Croom or Crom Castle, also called the Castle of Crom, is an historic castle in the town of Croom, County Limerick, that is notable for its occupation as one of the principal residences of the Kildare branch of the FitzGerald dynasty. Their ancient war cry and motto "Crom a Boo", or in Irish "Crom Abu", comes from the strategic fortress. Before the FitzGeralds it was the site of an earlier fortress of the O'Donovans.

It is located on a strategic bend in the River Maigue, from whence its name Cromadh, or "Bend in the River".

O'Donovan fortress

The territory in which Croom lies was up until the period of the Norman invasion of Ireland the domain of the ancient Uí Cairpre Áebda (Cairbre Eva), of whom the O'Donovans were the leading family. This belonged in the larger regional kingdom of the Uí Fidgenti, the remains of which were at this point sandwiched between the Kingdom of Desmond to the south and Kingdom of Thomond to the north, rivals of each other. The Uí Fidgenti were mostly devastated by Domnall Mór Ua Briain in 1178,[1] but some O'Donovans attempted to remain in the area, and according to Samuel Lewis in his 1837 Topographical Description of Ireland, one Dermot O'Donovan erected the first known fortress at Croom sometime during the reign of John of England,[2] or perhaps shortly before. According to Lewis this was to secure the country which they had recently taken from the MacEnirys (their kinsmen). But the O'Donovans are actually associated with Croom at least as early as the 1130s, where they are mentioned in the Caithréim Chellacháin Chaisil.[3] In their own origin legends those of distant Carbery are descended from the actually historical Crom Ua Donnabáin (died 1254), commonly called An Crom, or "The Bent", and claim it was he who built the Castle of Crom,[4] but this account is unreliable and it is unknown how he might have been related to the Dermot of Croom. In any case they also claim "Crom" O'Donovan received and entertained Turlough O'Connor, High King of Ireland at the castle in 1146.

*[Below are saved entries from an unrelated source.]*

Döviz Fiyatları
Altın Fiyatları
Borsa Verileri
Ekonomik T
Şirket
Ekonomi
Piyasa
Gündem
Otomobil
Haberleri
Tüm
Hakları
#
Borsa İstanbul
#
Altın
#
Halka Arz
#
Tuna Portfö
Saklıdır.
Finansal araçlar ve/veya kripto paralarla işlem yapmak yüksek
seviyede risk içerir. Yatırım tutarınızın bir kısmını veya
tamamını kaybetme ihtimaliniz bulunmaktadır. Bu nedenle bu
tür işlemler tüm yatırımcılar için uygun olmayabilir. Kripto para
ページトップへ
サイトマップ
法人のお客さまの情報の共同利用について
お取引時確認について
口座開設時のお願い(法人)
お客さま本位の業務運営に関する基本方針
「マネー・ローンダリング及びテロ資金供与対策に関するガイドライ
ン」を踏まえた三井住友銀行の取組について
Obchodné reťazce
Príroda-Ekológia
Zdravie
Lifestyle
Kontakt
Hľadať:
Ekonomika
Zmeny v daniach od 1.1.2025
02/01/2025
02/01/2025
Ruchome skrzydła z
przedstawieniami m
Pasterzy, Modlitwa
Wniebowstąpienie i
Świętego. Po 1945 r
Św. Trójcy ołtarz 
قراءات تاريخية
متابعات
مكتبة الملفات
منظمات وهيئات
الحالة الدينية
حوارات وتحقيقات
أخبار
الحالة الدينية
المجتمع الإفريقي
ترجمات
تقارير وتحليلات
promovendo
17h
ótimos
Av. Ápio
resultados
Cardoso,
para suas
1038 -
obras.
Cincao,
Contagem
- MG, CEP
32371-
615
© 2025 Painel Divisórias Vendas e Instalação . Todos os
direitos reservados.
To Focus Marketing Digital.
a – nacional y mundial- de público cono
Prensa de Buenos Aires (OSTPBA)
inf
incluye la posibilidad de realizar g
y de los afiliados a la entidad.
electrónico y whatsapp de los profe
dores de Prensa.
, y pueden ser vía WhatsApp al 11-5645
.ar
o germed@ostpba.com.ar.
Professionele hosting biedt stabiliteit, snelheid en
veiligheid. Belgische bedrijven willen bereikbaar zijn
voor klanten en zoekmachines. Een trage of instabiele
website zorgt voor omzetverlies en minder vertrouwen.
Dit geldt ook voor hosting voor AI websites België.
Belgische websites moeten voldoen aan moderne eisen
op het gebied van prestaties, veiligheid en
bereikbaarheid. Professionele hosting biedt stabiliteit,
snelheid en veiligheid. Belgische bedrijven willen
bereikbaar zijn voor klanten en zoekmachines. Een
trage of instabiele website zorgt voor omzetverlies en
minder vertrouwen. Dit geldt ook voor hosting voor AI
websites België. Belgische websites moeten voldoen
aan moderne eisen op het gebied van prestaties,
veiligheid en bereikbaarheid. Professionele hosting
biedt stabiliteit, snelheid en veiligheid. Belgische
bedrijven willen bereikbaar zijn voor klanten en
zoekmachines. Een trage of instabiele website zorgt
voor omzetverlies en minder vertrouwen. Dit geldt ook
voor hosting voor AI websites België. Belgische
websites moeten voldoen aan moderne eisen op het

A relatively early account from around 1690 in Carbery, home of a leading branch of the family since the 13th century, does not mention anyone specifically:[5]

... the O'Donovans, a family of royal extraction amongst the Irish. They came hither from the Coshma, in the County of Limerick, and built there the famous Castle of Crome, which, afterwards, falling to the Earl of Kildare, gave him his motto of "Crome aboo," still used on his skutcheon.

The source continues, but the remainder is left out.